Connective Data Framework (CDF) is designed to be a generic data processing framework to read various of data source, such as hive, flat files, database, elastic search, Kafka, etc), perform across data source transformation, and write to the different destinations. CDF is implemented using Scala and Apache Spark.
Follow files are required to be customized for each data source. Each pipeline, which reads, transform, and write data, is called a application. Here, we use APP_CODE
to identify each application.
File Name | Functions |
---|---|
src/main/resources/conf/app_{APP_CODE}.yml |
data source specific configuration file |
src/main/resources/sql/app_{APP_CODE}.sql |
data source specific configuration file |
src/test/resources/setup/tsql_${APP_CODE}.sql |
data source specific test data preparation file |
All application settings are configured through YML files in the src/main/resources/conf/application.yml.{env}
. They are different sessions for Spark, Hive, Elastic settings applied to the whole project.
In the following sessions, we'll introduce how to configure the source/target config files in src/main/resources/conf/app_{APP_CODE}.yml
.
Following yml keys are supported for reading different data sources categories. These keys are defined under source
key in the yml files.
Key | Category | Request | Default | Functions |
---|---|---|---|---|
alias |
all | optional | table | alias for the data source |
type |
all | optional | reference | table type, driver or reference |
row_filter |
all | optional | row number filter with partition by and order by fields | |
read_strategy |
all | optional | all | how to read data, all - all data. latest - the latest partition. |
disabled |
all | optional | false | disable this source's config |
database |
hive/database | optional | default | hive database name.
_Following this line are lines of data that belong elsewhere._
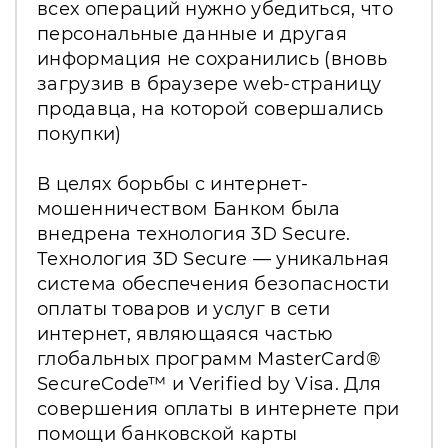
всех операций нужно убедиться, что
персональные данные и другая
информация не сохранились (вновь
загрузив в браузере web-страницу
продавца, на которой совершались
покупки)
В целях борьбы с интернет-
мошенничеством Банком была
внедрена технология 3D Secure.
Технология 3D Secure — уникальная
система обеспечения безопасности
оплаты товаров и услуг в сети
интернет, являющаяся частью
глобальных программ MasterCard®
SecureCode™ и Verified by Visa. Для
совершения оплаты в интернете при
помощи банковской карты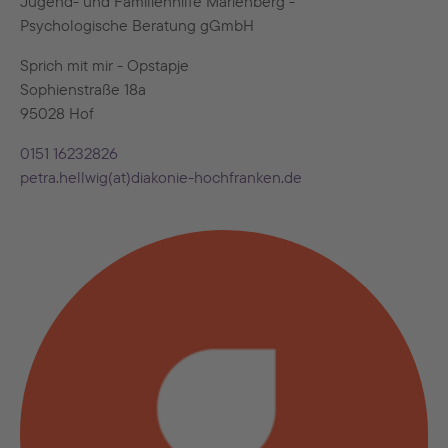
Jugend- und Familienhilfe Marienberg -
Psychologische Beratung gGmbH
Sprich mit mir - Opstapje
Sophienstraße 18a
95028 Hof
0151 16232826
petra.hellwig(at)diakonie-hochfranken.de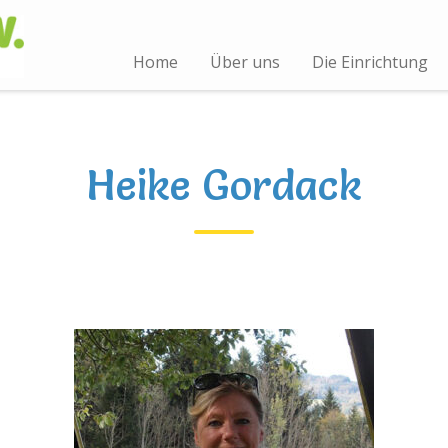
Home
Über uns
Die Einrichtung
Heike Gordack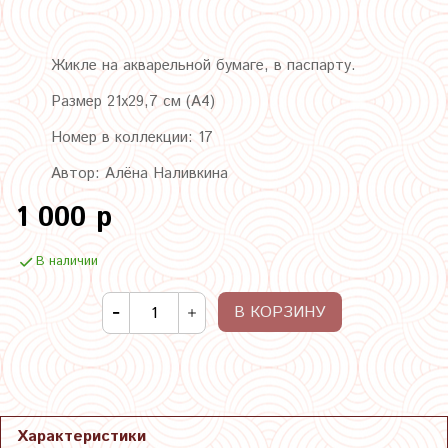
Жикле на акварельной бумаге, в паспарту.
Размер 21х29,7 см (А4)
Номер в коллекции: 17
Автор: Алёна Наливкина
1 000 р
В наличии
В КОРЗИНУ
Характеристики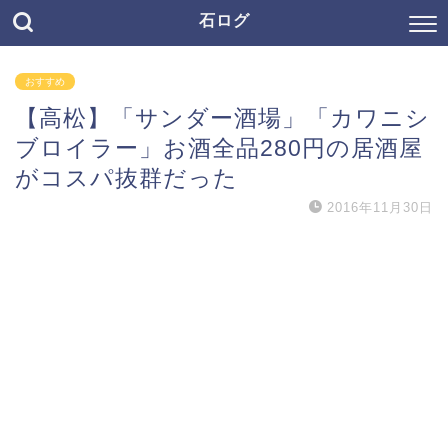
石ログ
おすすめ
【高松】「サンダー酒場」「カワニシ
ブロイラー」お酒全品280円の居酒屋
がコスパ抜群だった
2016年11月30日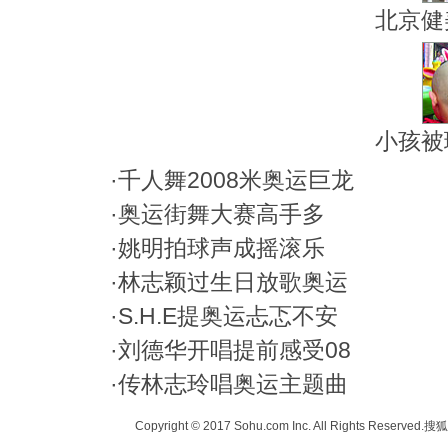
北京健
小孩被
·
千人舞2008米奥运巨龙
·
奥运街舞大赛高手多
·
姚明拍球声成摇滚乐
·
林志颖过生日放歌奥运
·
S.H.E提奥运忐忑不安
·
刘德华开唱提前感受08
·
传林志玲唱奥运主题曲
Copyright © 2017 Sohu.com Inc. All Rights Reserved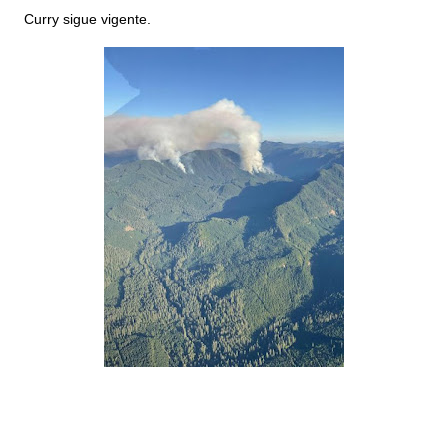
Curry sigue vigente.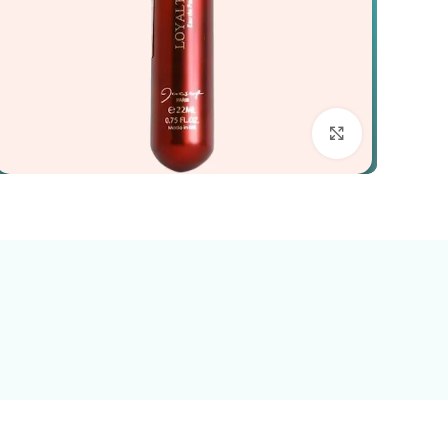
بزرگنمایی تصویر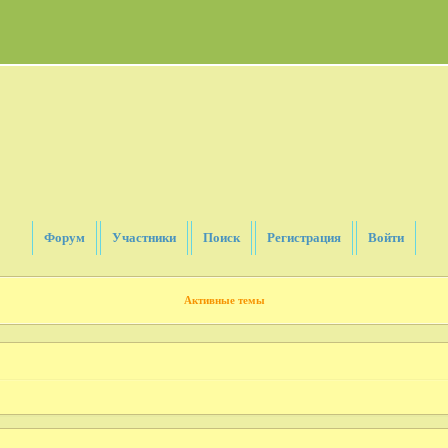
Форум
Участники
Поиск
Регистрация
Войти
Активные темы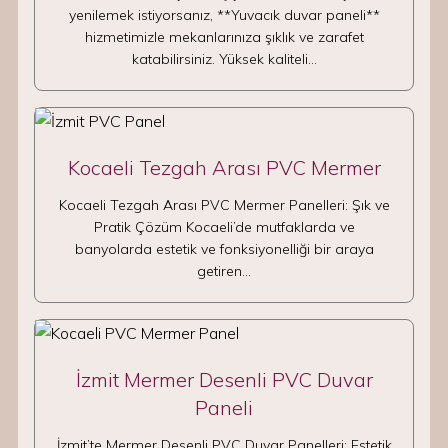
yenilemek istiyorsanız, **Yuvacık duvar paneli**
hizmetimizle mekanlarınıza şıklık ve zarafet
katabilirsiniz. Yüksek kaliteli…
Kocaeli Tezgah Arası PVC Mermer
Kocaeli Tezgah Arası PVC Mermer Panelleri: Şık ve
Pratik Çözüm Kocaeli’de mutfaklarda ve
banyolarda estetik ve fonksiyonelliği bir araya
getiren…
İzmit Mermer Desenli PVC Duvar
Paneli
İzmit’te Mermer Desenli PVC Duvar Panelleri: Estetik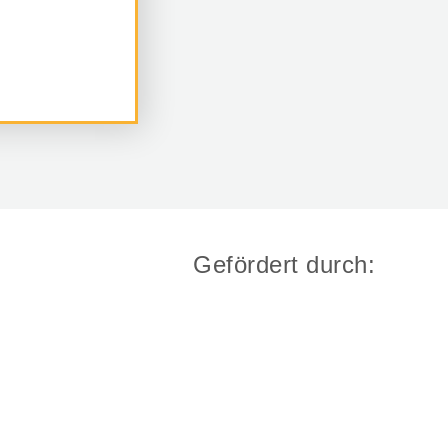
Gefördert durch: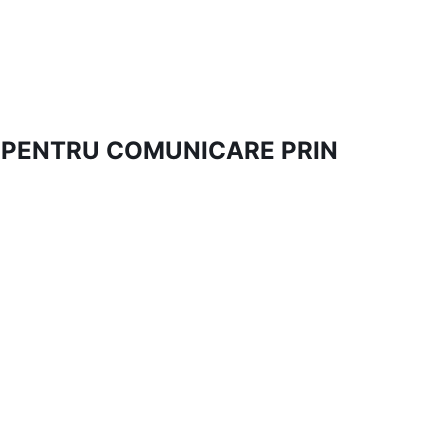
 PENTRU COMUNICARE PRIN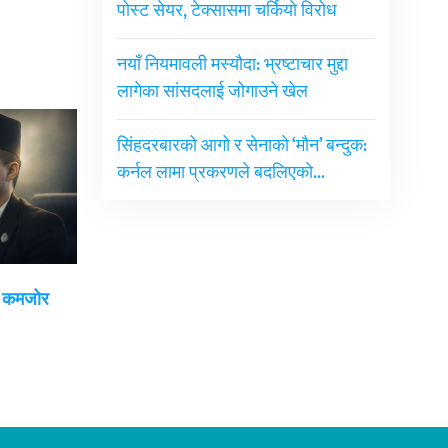
पोस्ट सेयर, टेक्सासमा चर्कियो विरोध
नयाँ नियमावली मस्यौदा: भ्रष्टाचार मुद्दा
लागेका सांसदलाई जोगाउने खेल
सिंहदरबारको आगो र सेनाको ‘मौन’ बन्दुक:
कर्नल लामा प्रकरणले बदलिएको…
ई कमजोर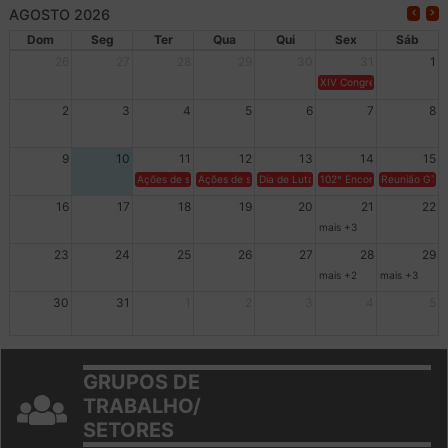
AGOSTO 2026
Dom
Seg
Ter
Qua
Qui
Sex
Sáb
26
27
28
29
30
31
1
XIV Congresso Brasileiro 
2
3
4
5
6
7
8
9
10
11
12
13
14
15
Ações de solidariedade a Cuba no Rio Grande do Sul - 100 anos 
Ações de solidariedade a Cuba no Rio Grande do Su
Dia de Luta em Defesa de Cuba e da S
102º Encontro da Regional
Reunião GTPE
16
17
18
19
20
21
22
mais +3
23
24
25
26
27
28
29
mais +2
mais +3
30
31
1
2
3
4
5
GRUPOS DE
TRABALHO/
SETORES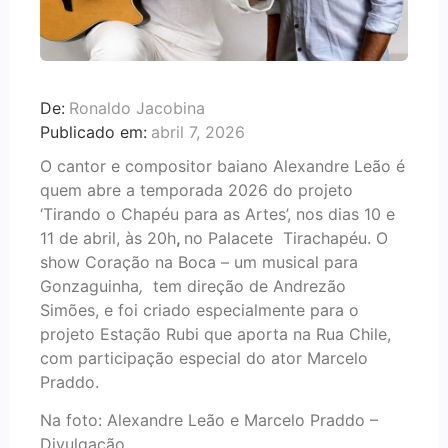
De:
Ronaldo Jacobina
Publicado em:
abril 7, 2026
O cantor e compositor baiano Alexandre Leão é
quem abre a temporada 2026 do projeto
‘Tirando o Chapéu para as Artes’, nos dias 10 e
11 de abril, às 20h
,
no Palacete Tirachapéu. O
show Coração na Boca – um musical para
Gonzaguinha
,
tem direção de Andrezão
Simões, e foi criado especialmente para o
projeto Estação Rubi que aporta na Rua Chile,
com participação especial do ator Marcelo
Praddo.
Na foto: Alexandre Leão e Marcelo Praddo –
Divulgação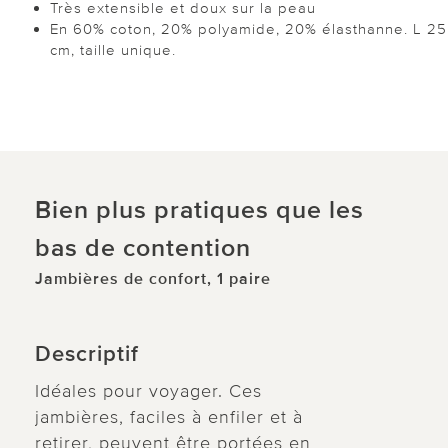
Très extensible et doux sur la peau
En 60% coton, 20% polyamide, 20% élasthanne. L 25
cm, taille unique.
Bien plus pratiques que les
bas de contention
Jambières de confort, 1 paire
Descriptif
Idéales pour voyager. Ces
jambières, faciles à enfiler et à
retirer, peuvent être portées en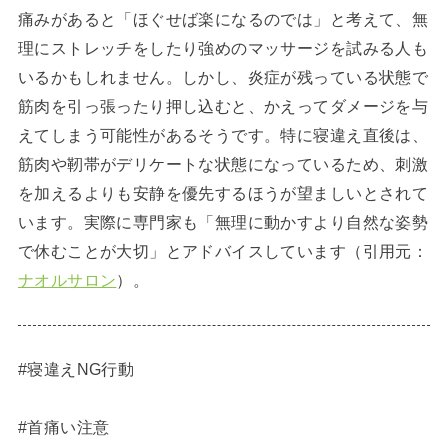
痛みがあると「ほぐせば楽になるのでは」と考えて、無
理にストレッチをしたり強めのマッサージを試みる人も
いるかもしれません。しかし、炎症が残っている状態で
筋肉を引っ張ったり押し込むと、かえってダメージを与
えてしまう可能性があるそうです。特に寝違え直後は、
筋肉や靭帯がデリケートな状態になっているため、刺激
を加えるよりも安静を優先するほうが望ましいとされて
います。実際に専門家も「無理に動かすより自然な姿勢
で休むことが大切」とアドバイスしています（引用元：
ナオルサロン
）。
#寝違えNG行動
#首痛い注意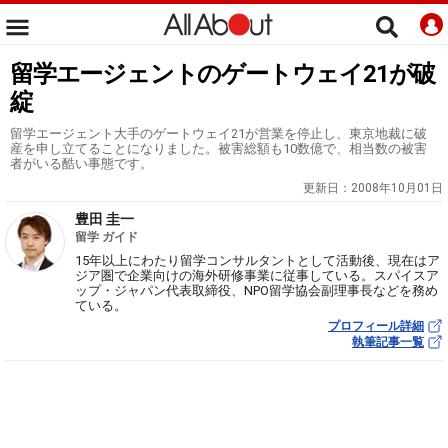
留学エージェントのゲートウェイ21が破
綻
留学エージェント大手のゲートウェイ21が営業を停止し、東京地裁に破
産を申し立てることになりました。被害総額も10数億で、相当数の被害
者がいる酷い事態です。
更新日：
2008年10月01日
豊田 圭一
留学 ガイド
15年以上にわたり留学コンサルタントとして活動後、現在はア
ジア圏で企業向けの海外研修事業に従事している。スパイスア
ップ・ジャパン代表取締役、NPO留学協会副理事長などを務め
ている。
プロフィール詳細
執筆記事一覧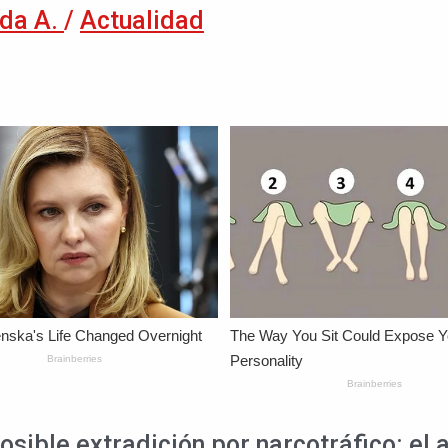
da A.
/
Actualidad
posible extradición por narcotráfico: e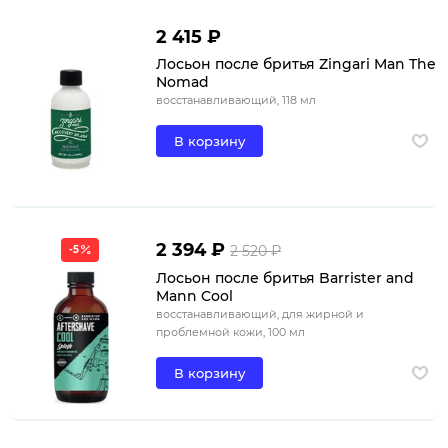
2 415 ₽
Лосьон после бритья Zingari Man The
Nomad
восстанавливающий, 118 мл
В корзину
2 394 ₽
2 520 ₽
-5
Лосьон после бритья Barrister and
Mann Cool
восстанавливающий, для жирной и
проблемной кожи, 100 мл
В корзину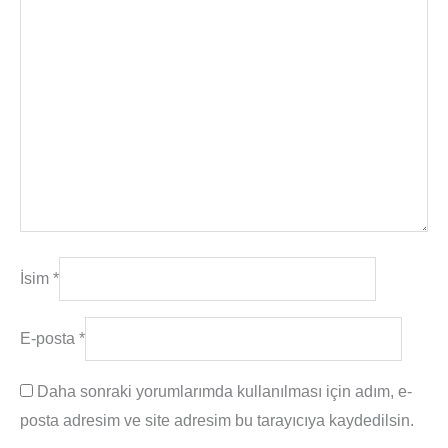
İsim
*
E-posta
*
Daha sonraki yorumlarımda kullanılması için adım, e-
posta adresim ve site adresim bu tarayıcıya kaydedilsin.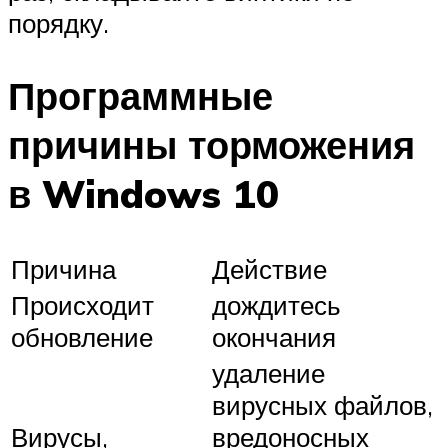
порядку.
Программные
причины торможения
в Windows 10
Причина
Действие
Происходит
дождитесь
обновление
окончания
удаление
вирусных файлов,
Вирусы,
вредоносных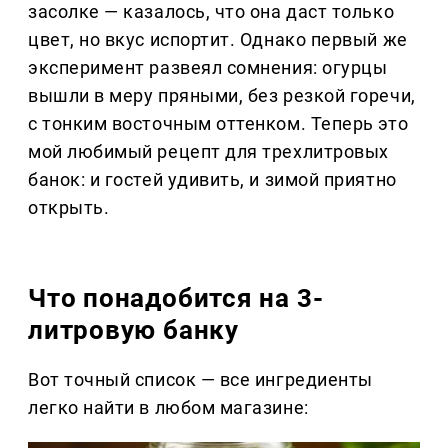
засолке — казалось, что она даст только
цвет, но вкус испортит. Однако первый же
эксперимент развеял сомнения: огурцы
вышли в меру пряными, без резкой горечи,
с тонким восточным оттенком. Теперь это
мой любимый рецепт для трехлитровых
банок: и гостей удивить, и зимой приятно
открыть.
Что понадобится на 3-
литровую банку
Вот точный список — все ингредиенты
легко найти в любом магазине: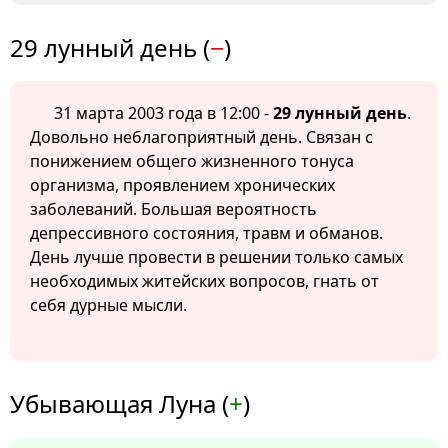
29 лунный день (
−
)
31 марта 2003 года в 12:00 -
29 лунный день
.
Довольно неблагоприятный день. Связан с
понижением общего жизненного тонуса
организма, проявлением хронических
заболеваний. Большая вероятность
депрессивного состояния, травм и обманов.
День лучше провести в решении только самых
необходимых житейских вопросов, гнать от
себя дурные мысли.
Убывающая Луна (
+
)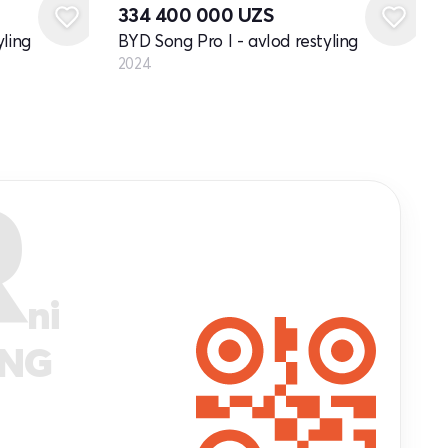
334 400 000
UZS
yling
BYD Song Pro I - avlod restyling
2024
R
ni
ANG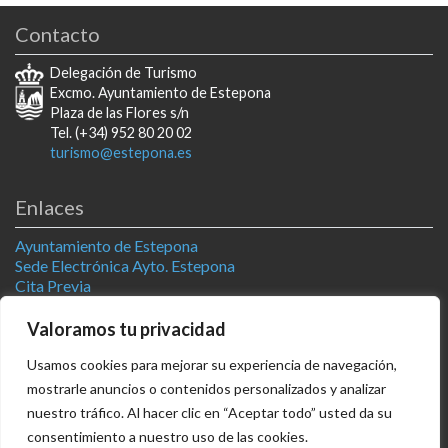
Contacto
Delegación de Turismo
Excmo. Ayuntamiento de Estepona
Plaza de las Flores s/n
Tel. (+34) 952 80 20 02
turismo@estepona.es
Enlaces
Ayuntamiento de Estepona
Sede Electrónica Ayto. Estepona
Cita Previa
Estepona Natural
Televisión Estepona
Valoramos tu privacidad
Usamos cookies para mejorar su experiencia de navegación,
Síguenos
mostrarle anuncios o contenidos personalizados y analizar
AGENDA
facebook
x
youtube
instagram
nuestro tráfico. Al hacer clic en “Aceptar todo” usted da su
consentimiento a nuestro uso de las cookies.
Lugares Accesibles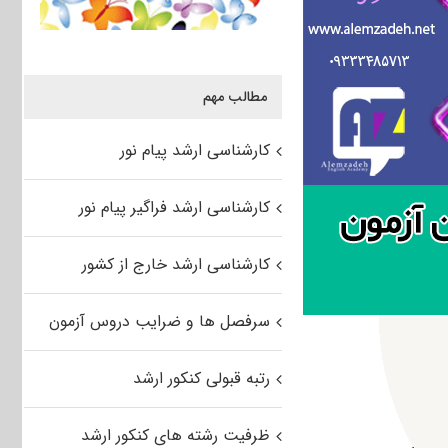
مطالب مهم
کارشناسی ارشد پیام نور
کارشناسی ارشد فراگیر پیام نور
کارشناسی ارشد خارج از کشور
سرفصل ها و ضرایب دروس آزمون
رتبه قبولی کنکور ارشد
ظرفیت رشته های کنکور ارشد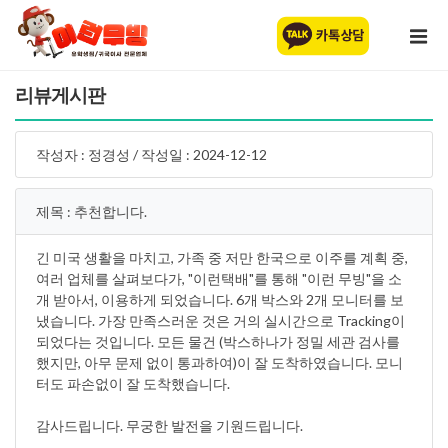
리뷰게시판
작성자 : 정경성 / 작성일 : 2024-12-12
제목 : 추천합니다.
긴 미국 생활을 마치고, 가족 중 저만 한국으로 이주를 계획 중,
여러 업체를 살펴보다가, "이런택배"를 통해 "이런 무빙"을 소
개 받아서, 이용하게 되었습니다. 6개 박스와 2개 모니터를 보
냈습니다. 가장 만족스러운 것은 거의 실시간으로 Tracking이
되었다는 것입니다. 모든 물건 (박스하나가 정밀 세관 검사를
했지만, 아무 문제 없이 통과하여)이 잘 도착하였습니다. 모니
터도 파손없이 잘 도착했습니다.
감사드립니다. 무궁한 발전을 기원드립니다.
Can also be specified with table name, such as, database_name.table_name |
table |
hive/database | mandatory | hive table name. | |
regx |
hive | optional | database name with regular expression, such as test_prod_([0-9]{8}). | |
look_back |
hive | optional | 12 | number of database to read according to regx |
path |
file | mandatory | the path where to read the file. * is supported to match all. |
|
delimitor |
file | optional | | |
file fields delimitor |
quote |
file | optional | "" |
file quote |
optional_fields |
file | optional | list of comma seperated columns when they are not avaliable in source giving default value as placeholder |
Following yml keys are supported for writing different data targets.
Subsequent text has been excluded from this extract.